What We Save and What We Abandon: A Chat about Ruins and their Social Value

By: Niki Fritz

A view from above of the limestone pyramid ruin.

Up by Bedford, there is a half-completed/ half-uncompleted pyramid. While walking along the limestone slabs with weeds and flowers now poking through the crevices, it looks like a haphazard stone park of some sort. But from above you can see the outline of a pyramid, a human-made one. Back in the 80’s, the now-deserted pyramid began as a project partially funded by the government and partially by the local community. It was meant to display the beauty of one of Indiana’s most prevalent natural resources: limestone. But due to lack of funding, the structure was never finished. And now it sits, weeds seeping through, a ruin.

A glimpse of the pyramid from the ground, which Saul took while exploring the ruins.

A glimpse of the pyramid from the ground, which Saul took while exploring the ruins.

“People call it a folly, an example of government waste.
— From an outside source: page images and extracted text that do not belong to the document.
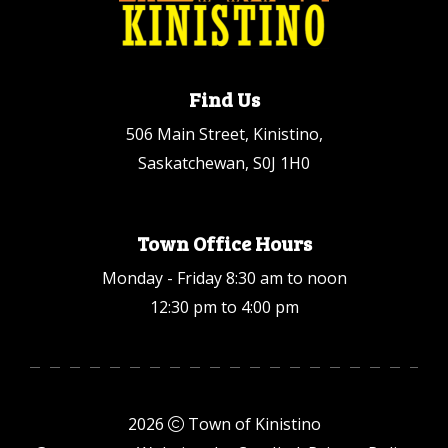
Find Us
506 Main Street, Kinistino,
Saskatchewan, S0J 1H0
Town Office Hours
Monday - Friday 8:30 am to noon
12:30 pm to 4:00 pm
2026
Town of Kinistino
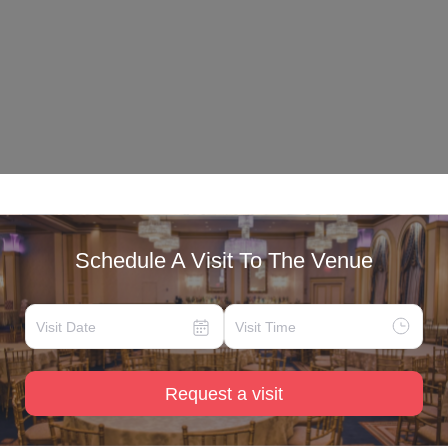
Schedule A Visit To The Venue
Request a visit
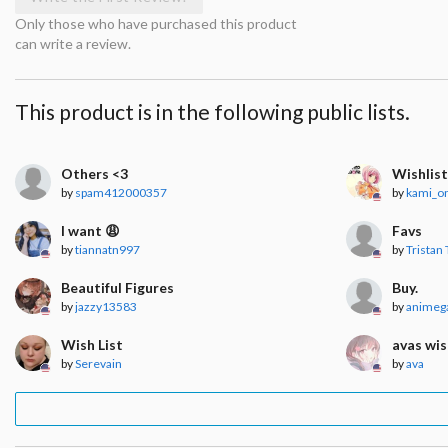
Only those who have purchased this product
can write a review.
This product is in the following public lists.
Others <3
Wishlis
by
spam412000357
by
kami_o
I want 😩
Favs
by
tiannatn997
by
Tristan 
Beautiful Figures
Buy.
by
jazzy13583
by
animega
Wish List
avas wis
by
Serevain
by
ava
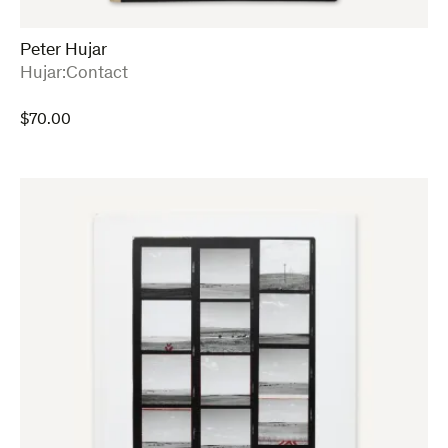
Peter Hujar
:
Hujar:Contact
$
70.00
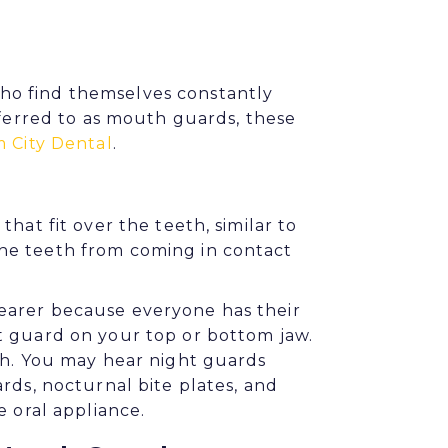
ho find themselves constantly
eferred to as mouth guards, these
 City Dental
.
hat fit over the teeth, similar to
he teeth from coming in contact
earer because everyone has their
t guard on your top or bottom jaw.
th. You may hear night guards
rds, nocturnal bite plates, and
e oral appliance.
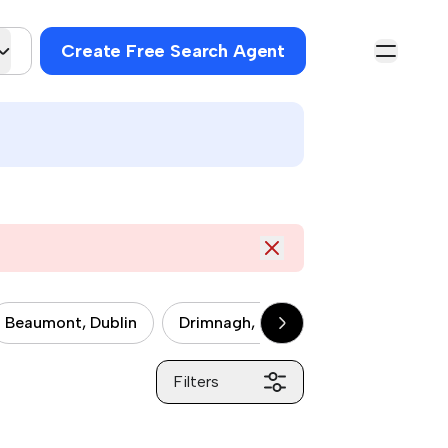
Create Free Search Agent
Beaumont, Dublin
Drimnagh, Dublin
Drumcondra, 
Filters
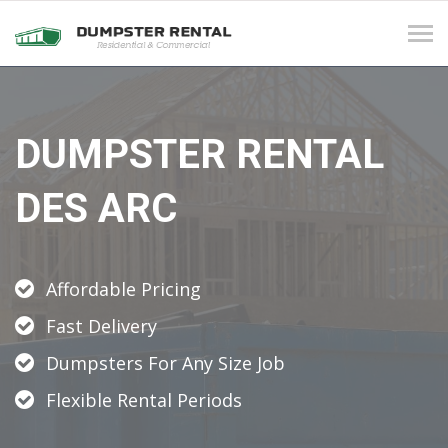
Tog
navi
DUMPSTER RENTAL
DES ARC
Affordable Pricing
Fast Delivery
Dumpsters For Any Size Job
Flexible Rental Periods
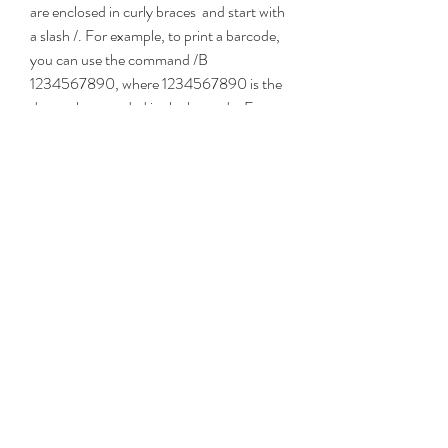
are enclosed in curly braces  and start with 
a slash /. For example, to print a barcode, 
you can use the command /B 
1234567890, where 1234567890 is the 
data to be encoded in the barcode. For 
more details on how to use these 
commands and their syntax, please refer 
to the driver user guide.
    Conclusion
    The IBM 4610 Native Windows Driver is 
a convenient and versatile way to print to 
your 4610 or 6145 printer from any 
Windows application. It offers fast and 
reliable communication, easy installation 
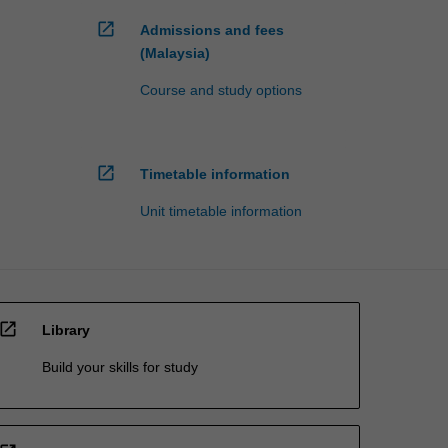
open_in_new
Admissions and fees
(Malaysia)
Course and study options
open_in_new
Timetable information
Unit timetable information
open_in_new
Library
Build your skills for study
It is interesting to think of that failure of the pyramid when we talk about the history of limestone in Indiana. Limestone surrounds us every day on this campus,” explains Saul Kutnicki, a first year PhD student in Communication and Culture. “[Ruins] are also a way into thinking about history in a way we didn’t do before, to question something that we encounter daily. It is interesting that ruins can be a failure or something to be preserved. There is some sort of culture consensus about what ruins matter and what don’t, about what is sacred and what is not.”

For Saul, ruins weren’t always his primary interest. He came into the program as a MA student interested in film and media studies and gradually began to integrate rhetoric into his work.

“The intersection between film & media and rhetoric & public culture is an important component of my work. This was the impulse behind participating in the interdisciplinary opportunities afforded in CMCL, opportunities that I hope to carry on taking and sharing in the Media School,” Saul explains.

The ideas of ruins interested Saul so much because of their pervasiveness in the media today.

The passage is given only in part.